_Requirement_
Make an exact copy of the entries below.

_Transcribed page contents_
• • •

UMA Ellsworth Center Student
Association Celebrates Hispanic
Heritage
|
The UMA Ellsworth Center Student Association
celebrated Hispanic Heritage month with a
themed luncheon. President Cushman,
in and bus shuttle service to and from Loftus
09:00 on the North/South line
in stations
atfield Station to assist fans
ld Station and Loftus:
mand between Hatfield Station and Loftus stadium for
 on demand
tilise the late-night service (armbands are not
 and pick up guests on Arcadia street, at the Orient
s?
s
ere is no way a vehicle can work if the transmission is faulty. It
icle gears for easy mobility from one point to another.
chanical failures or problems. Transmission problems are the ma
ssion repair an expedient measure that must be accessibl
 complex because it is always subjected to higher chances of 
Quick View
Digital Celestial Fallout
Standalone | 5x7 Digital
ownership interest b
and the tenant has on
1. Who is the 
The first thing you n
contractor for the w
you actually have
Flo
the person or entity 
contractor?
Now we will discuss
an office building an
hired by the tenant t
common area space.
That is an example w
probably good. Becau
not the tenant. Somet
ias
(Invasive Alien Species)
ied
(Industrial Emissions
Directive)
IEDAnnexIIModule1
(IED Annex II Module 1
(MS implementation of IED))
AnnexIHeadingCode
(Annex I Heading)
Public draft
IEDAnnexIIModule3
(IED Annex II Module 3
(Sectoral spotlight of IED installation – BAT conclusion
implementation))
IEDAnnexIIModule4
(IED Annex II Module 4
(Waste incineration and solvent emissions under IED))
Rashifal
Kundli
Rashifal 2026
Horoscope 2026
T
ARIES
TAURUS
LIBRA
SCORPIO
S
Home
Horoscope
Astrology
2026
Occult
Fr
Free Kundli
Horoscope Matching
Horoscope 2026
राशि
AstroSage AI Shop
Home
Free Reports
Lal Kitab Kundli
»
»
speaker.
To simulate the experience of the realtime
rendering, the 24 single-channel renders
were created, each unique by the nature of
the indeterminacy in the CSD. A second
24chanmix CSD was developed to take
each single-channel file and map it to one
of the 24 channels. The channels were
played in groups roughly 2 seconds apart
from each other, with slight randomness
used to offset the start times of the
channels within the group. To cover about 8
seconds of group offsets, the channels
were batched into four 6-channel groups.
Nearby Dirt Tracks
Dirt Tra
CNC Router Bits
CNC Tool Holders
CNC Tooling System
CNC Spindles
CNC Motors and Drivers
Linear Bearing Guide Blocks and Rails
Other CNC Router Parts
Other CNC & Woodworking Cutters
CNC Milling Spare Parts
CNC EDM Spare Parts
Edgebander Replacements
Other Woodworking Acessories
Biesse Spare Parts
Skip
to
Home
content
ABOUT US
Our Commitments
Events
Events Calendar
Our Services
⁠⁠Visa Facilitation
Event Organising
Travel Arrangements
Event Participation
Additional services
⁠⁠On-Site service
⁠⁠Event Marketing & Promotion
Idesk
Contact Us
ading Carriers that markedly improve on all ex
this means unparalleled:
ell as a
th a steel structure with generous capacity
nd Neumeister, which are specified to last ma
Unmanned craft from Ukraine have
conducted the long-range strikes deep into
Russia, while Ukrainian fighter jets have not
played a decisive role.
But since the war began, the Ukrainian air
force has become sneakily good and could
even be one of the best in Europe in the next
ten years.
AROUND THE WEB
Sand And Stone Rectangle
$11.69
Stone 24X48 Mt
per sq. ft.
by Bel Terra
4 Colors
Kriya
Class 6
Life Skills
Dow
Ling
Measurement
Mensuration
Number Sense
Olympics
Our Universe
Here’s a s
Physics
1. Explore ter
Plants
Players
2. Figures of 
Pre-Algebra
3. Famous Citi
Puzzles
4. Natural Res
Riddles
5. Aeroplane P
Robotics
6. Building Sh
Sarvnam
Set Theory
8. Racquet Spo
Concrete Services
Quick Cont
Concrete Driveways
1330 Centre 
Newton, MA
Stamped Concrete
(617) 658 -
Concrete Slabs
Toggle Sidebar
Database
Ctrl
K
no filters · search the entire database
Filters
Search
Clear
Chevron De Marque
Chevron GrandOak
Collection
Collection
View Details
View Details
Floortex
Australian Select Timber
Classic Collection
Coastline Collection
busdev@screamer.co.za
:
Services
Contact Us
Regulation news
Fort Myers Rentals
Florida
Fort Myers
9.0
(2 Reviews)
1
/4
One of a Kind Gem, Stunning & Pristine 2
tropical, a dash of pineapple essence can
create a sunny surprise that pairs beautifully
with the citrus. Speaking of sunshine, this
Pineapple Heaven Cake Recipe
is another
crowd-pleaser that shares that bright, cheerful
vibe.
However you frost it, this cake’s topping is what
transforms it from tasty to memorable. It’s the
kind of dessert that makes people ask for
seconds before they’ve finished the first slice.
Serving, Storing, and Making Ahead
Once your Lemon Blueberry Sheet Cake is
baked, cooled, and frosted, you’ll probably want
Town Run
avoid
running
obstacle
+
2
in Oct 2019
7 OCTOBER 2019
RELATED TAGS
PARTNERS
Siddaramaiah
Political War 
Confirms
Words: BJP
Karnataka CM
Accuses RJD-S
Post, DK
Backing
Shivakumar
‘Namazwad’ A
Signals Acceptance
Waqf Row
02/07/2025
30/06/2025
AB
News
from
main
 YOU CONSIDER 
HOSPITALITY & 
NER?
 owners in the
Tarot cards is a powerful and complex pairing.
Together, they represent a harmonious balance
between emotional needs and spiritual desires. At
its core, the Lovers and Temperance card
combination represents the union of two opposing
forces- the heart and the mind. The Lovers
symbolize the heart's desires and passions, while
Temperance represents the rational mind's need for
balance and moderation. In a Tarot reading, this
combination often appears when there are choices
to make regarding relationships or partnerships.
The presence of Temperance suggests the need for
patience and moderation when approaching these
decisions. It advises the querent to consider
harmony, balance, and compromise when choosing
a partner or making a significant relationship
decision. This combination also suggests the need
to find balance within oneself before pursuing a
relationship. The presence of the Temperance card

• • •

_Solution to this problem_
UMA Ellsworth Center Student
Association Celebrates Hispanic
Heritage
|
The UMA Ellsworth Center Student Association
celebrated Hispanic Heritage month with a
themed luncheon. President Cushman,
in and bus shuttle service to and from Loftus
09:00 on the North/South line
in stations
atfield Station to assist fans
ld Station and Loftus:
mand between Hatfield Station and Loftus stadium for
 on demand
tilise the late-night service (armbands are not
 and pick up guests on Arcadia street, at the Orient
s?
s
ere is no way a vehicle can work if the transmission is faulty. It
icle gears for easy mobility from one point to another.
chanical failures or problems. Transmission problems are the ma
ssion repair an expedient measure that must be accessibl
 complex because it is always subjected to higher chances of 
Quick View
Digital Celestial Fallout
Standalone | 5x7 Digital
ownership interest b
and the tenant has on
1. Who is the 
The first thing you n
contractor for the w
you actually have
Flo
the person or entity 
contractor?
Now we will discuss
an office building an
hired by the tenant t
common area space.
That is an example w
probably good. Becau
not the tenant. Somet
ias
(Invasive Alien Species)
ied
(Industrial Emissions
Directive)
IEDAnnexIIModule1
(IED Annex II Module 1
(MS implementation of IED))
AnnexIHeadingCode
(Annex I Heading)
Public draft
IEDAnnexIIModule3
(IED Annex II Module 3
(Sectoral spotlight of IED installation – BAT conclusion
implementation))
IEDAnnexIIModule4
(IED Annex II Module 4
(Waste incineration and solvent emissions under IED))
Rashifal
Kundli
Rashifal 2026
Horoscope 2026
T
ARIES
TAURUS
LIBRA
SCORPIO
S
Home
Horoscope
Astrology
2026
Occult
Fr
Free Kundli
Horoscope Matching
Horoscope 2026
राशि
AstroSage AI Shop
Home
Free Reports
Lal Kitab Kundli
»
»
speaker.
To simulate the experience of the realtime
rendering, the 24 single-channel renders
were created, each unique by the nature of
the indeterminacy in the CSD. A second
24chanmix CSD was developed to take
each single-channel file and map it to one
of the 24 channels. The channels were
played in groups roughly 2 seconds apart
from each other, with slight randomness
used to offset the start times of the
channels within the group. To cover about 8
seconds of group offsets, the channels
were batched into four 6-channel groups.
Nearby Dirt Tracks
Dirt Tra
CNC Router Bits
CNC Tool Holders
CNC Tooling System
CNC Spindles
CNC Motors and Drivers
Linear Bearing Guide Blocks and Rails
Other CNC Router Parts
Other CNC & Woodworking Cutters
CNC Milling Spare Parts
CNC EDM Spare Parts
Edgebander Replacements
Other Woodworking Acessories
Biesse Spare Parts
Skip
to
Home
content
ABOUT US
Our Commitments
Events
Events Calendar
Our Services
⁠⁠Visa Facilitation
Event Organising
Travel Arrangements
Event Participation
Additional services
⁠⁠On-Site service
⁠⁠Event Marketing & Promotion
Idesk
Contact Us
ading Carriers that markedly improve on all ex
this means unparalleled:
ell as a
th a steel structure with generous capacity
nd Neumeister, which are specified to last ma
Unmanned craft from Ukraine have
conducted the long-range strikes deep into
Russia, while Ukrainian fighter jets have not
played a decisive role.
But since the war began, the Ukrainian air
force has become sneakily good and could
even be one of the best in Europe in the next
ten years.
AROUND THE WEB
Sand And Stone Rectangle
$11.69
Stone 24X48 Mt
per sq. ft.
by Bel Terra
4 Colors
Kriya
Class 6
Life Skills
Dow
Ling
Measurement
Mensuration
Number Sense
Olympics
Our Universe
Here’s a s
Physics
1. Explore ter
Plants
Players
2. Figures of 
Pre-Algebra
3. Famous Citi
Puzzles
4. Natural Res
Riddles
5. Aeroplane P
Robotics
6. Building Sh
Sarvnam
Set Theory
8. Racquet Spo
Concrete Services
Quick Cont
Concrete Driveways
1330 Centre 
Newton, MA
Stamped Concrete
(617) 658 -
Concrete Slabs
Toggle Sidebar
Database
Ctrl
K
no filters · search the entire database
Filters
Search
Clear
Chevron De Marque
Chevron GrandOak
Collection
Collection
View Details
View Details
Floortex
Australian Select Timber
Classic Collection
Coastline Collection
busdev@screamer.co.za
:
Services
Contact Us
Regulation news
Fort Myers Rentals
Florida
Fort Myers
9.0
(2 Reviews)
1
/4
One of a Kind Gem, Stunning & Pristine 2
tropical, a dash of pineapple essence can
create a sunny surprise that pairs beautifully
with the citrus. Speaking of sunshine, this
Pineapple Heaven Cake Recipe
is another
crowd-pleaser that shares that bright, cheerful
vibe.
However you frost it, this cake’s topping is what
transforms it from tasty to memorable. It’s the
kind of dessert that makes people ask for
seconds before they’ve finished the first slice.
Serving, Storing, and Making Ahead
Once your Lemon Blueberry Sheet Cake is
baked, cooled, and frosted, you’ll probably want
Town Run
avoid
running
obstacle
+
2
in Oct 2019
7 OCTOBER 2019
RELATED TAGS
PARTNERS
Siddaramaiah
Political War 
Confirms
Words: BJP
Karnataka CM
Accuses RJD-S
Post, DK
Backing
Shivakumar
‘Namazwad’ A
Signals Acceptance
Waqf Row
02/07/2025
30/06/2025
AB
News
from
main
 YOU CONSIDER 
HOSPITALITY & 
NER?
 owners in the
Tarot cards is a powerful and complex pairing.
Together, they represent a harmonious balance
between emotional needs and spiritual desires. At
its core, the Lovers and Temperance card
combination represents the union of two opposing
forces- the heart and the mind. The Lovers
symbolize the heart's desires and passions, while
Temperance represents the rational mind's need for
balance and moderation. In a Tarot reading, this
combination often appears when there are choices
to make regarding relationships or partnerships.
The presence of Temperance suggests the need for
patience and moderation when approaching these
decisions. It advises the querent to consider
harmony, balance, and compromise when choosing
a partner or making a significant relationship
decision. This combination also suggests the need
to find balance within oneself before pursuing a
relationship. The presence of the Temperance card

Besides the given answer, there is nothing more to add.